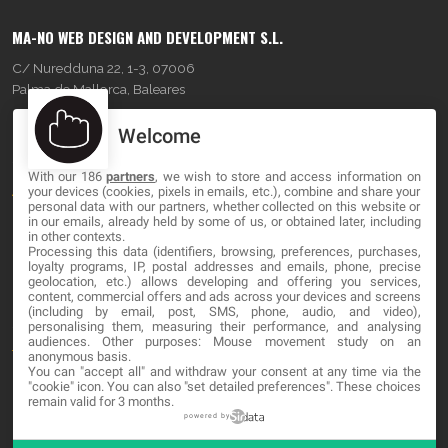
MA-NO WEB DESIGN AND DEVELOPMENT S.L.
C/ Nuredduna 22, 1-3, 07006
Palma de Mallorca, Baleares
Welcome
OUR COMPANY
With our 186
partners
, we wish to store and access information on
About
your devices (cookies, pixels in emails, etc.), combine and share your
personal data with our partners, whether collected on this website or
Blog
in our emails, already held by some of us, or obtained later, including
in other contexts.
Processing this data (identifiers, browsing, preferences, purchases,
Contact
loyalty programs, IP, postal addresses and emails, phone, precise
geolocation, etc.) allows developing and offering you services,
content, commercial offers and ads across your devices and screens
LEGAL
(including by email, post, SMS, phone, audio, and video),
personalising them, measuring their performance, and analysing
audiences. Other purposes: Mouse movement study on an
Terminos y Condiciones
anonymous basis.
You can "accept all" and withdraw your consent at any time via the
Política de Privacidad
"cookie" icon
. You can also "set detailed preferences". These choices
remain valid for 3 months.
Cookies
powered by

────────────────

◆ **HOW TO COMPLETE THIS TASK**:
Scan the material above for "devices". Copy every line where it appears.

◆ **RESPONSE TO THIS EXERCISE**:
your devices (cookies, pixels in emails, etc.), combine and share your
content, commercial offers and ads across your devices and screens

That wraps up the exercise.